Grassland species loss resulting from reduced niche dimension

Harpole, W. Stanley, and David Tilman. “Grassland species loss resulting from reduced niche dimension.” Nature 446.7137 (2007): 791-793.


 

This study aimed to test a hypothesis derived from niche theory called the ‘niche dimension hypothesis’. This hypothesis posits that the addition of co-limiting resources should reduce species diversity while also increasing productivity. To test this, the authors used data on a previous enrichment study, combined with a similar experiment to get at the role of co-limiting nutrients on plant community dynamics in a grassland community. They varied the number of limiting resources they added (nitrogen, phosphorous, calcium, and water) in all possible pairs, finding that no one resource was strongly limiting, but many resources were co-limiting. They found the number of resources added was negatively and non-linearly related to the number of species in the community, but positively related to above-ground biomass. This suggests that a small subset of species are able to dominate in high resource environments, and is some of the motivating work behind the biodiversity-productivity navel-gazing fest that is currently taking place among ecosystem ecologists (see these papers).
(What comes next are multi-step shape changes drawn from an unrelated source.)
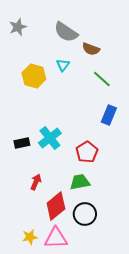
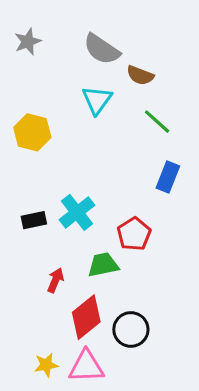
cyan triangle: (63, 65) -> (97, 100), size x1.5
yellow hexagon: (34, 76) -> (32, 132), moved
green trapezoid: (80, 182) -> (103, 265), moved

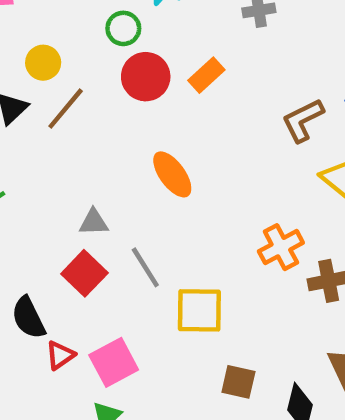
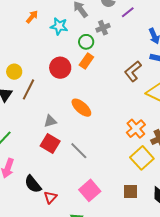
green circle: (123, 28) -> (86, 42), moved
gray triangle: (94, 222) -> (50, 121), moved
red square: (84, 273) -> (50, 144), moved
yellow square: (199, 310) -> (142, 158), moved, turned -30
pink square: (114, 362) -> (90, 190), moved

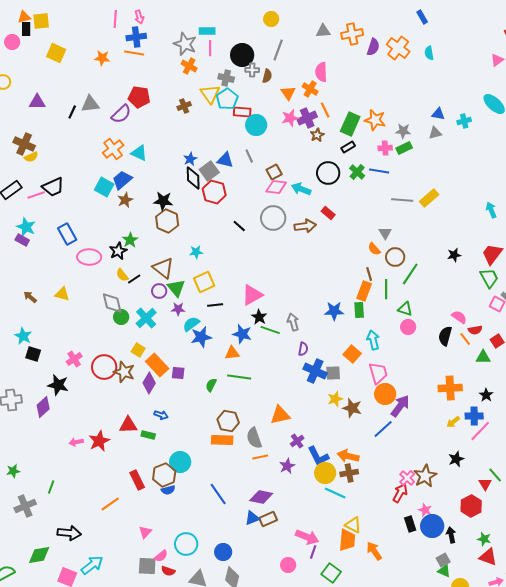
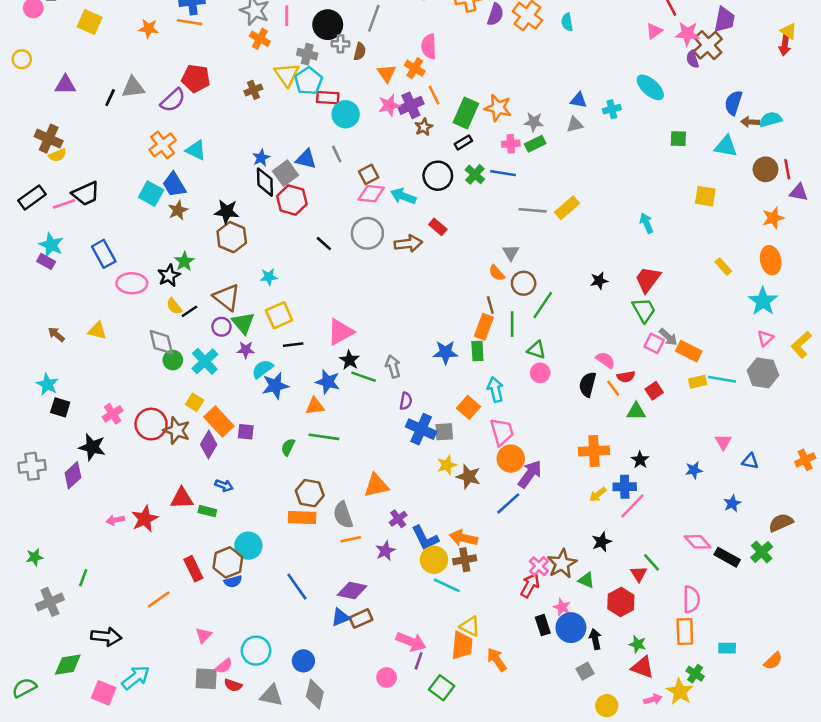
blue trapezoid: (122, 180) -> (174, 185), turned -80
green triangle: (444, 571) -> (586, 580), moved

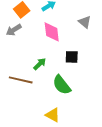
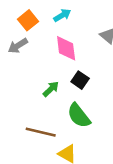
black square: (72, 57) -> (80, 80), moved, turned 32
brown line: (21, 80) -> (41, 132), moved

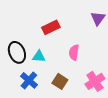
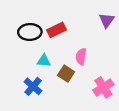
black ellipse: (17, 52) -> (30, 32), moved, turned -70
brown square: (60, 81) -> (66, 74), moved

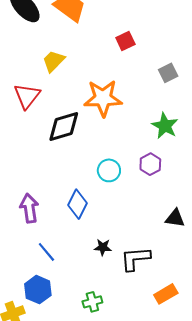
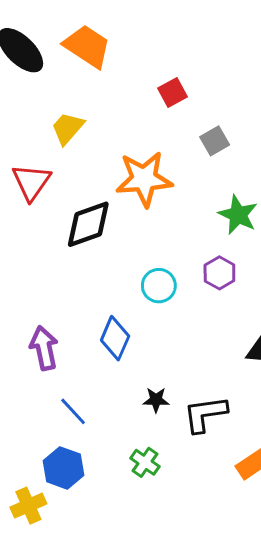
gray square: (168, 73) -> (215, 141), moved
green cross: (92, 302) -> (145, 462), moved, turned -36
I read this paper because I thought it was going to specifically discuss plant niches and dimensionality reduction. They use dimensionality to discuss the combined effects of the limiting nutrients on species diversity. They further argue for the possibility that competition isn’t the only factor in reducing species diversity, but that plants sensitive to nutrient additions could be exposed to abiotic conditions outside of their niche boundaries. They also discuss the effect of increased leaf litter, which is not a direct competitive interaction (like competition for light).

Modelling ecological niches with support vector machines

JM Drake, C Randin, and A Guisan. 2006. “Modelling ecological niches with support vector machines” J of Applied Ecology. 43, 424-432.

Machine learning approaches get around common obstacles to species distribution modeling (autocorrelated data, presence-only data, etc.), but are relatively recent tools for species distribution modeling. The authors promote and demonstrate the use of Support Vector Machines (SVMs) to model ecological niches, using 106 alpine plant species as a case study.

Benefits of SVM approach

1. Not based on statistical distribution (no independence requirement)
2. SVMs are a one-class approach, simplifying the classification problem (presence-only)
3. Fewer tuning parameters, and deterministic results (model will always converge to same solution given a dataset)
4. Not many observations needed (n=40). Not sure how this compares to other methods though.
5. SVMs are cross-validated
6. SVM and niche both defined as boundary in hyperspace, so using SVM is on firm conceptual ground

The authors test 3 different methods that used dimensionality reduction or variable removal. SVMs performed comparably to MaxEnt, ENFA, and other methods (they didn’t examine all methods on their data, but compared the accuracy they obtained with other published studies on different systems). SVMs without any feature reduction or variable transformations performed the best.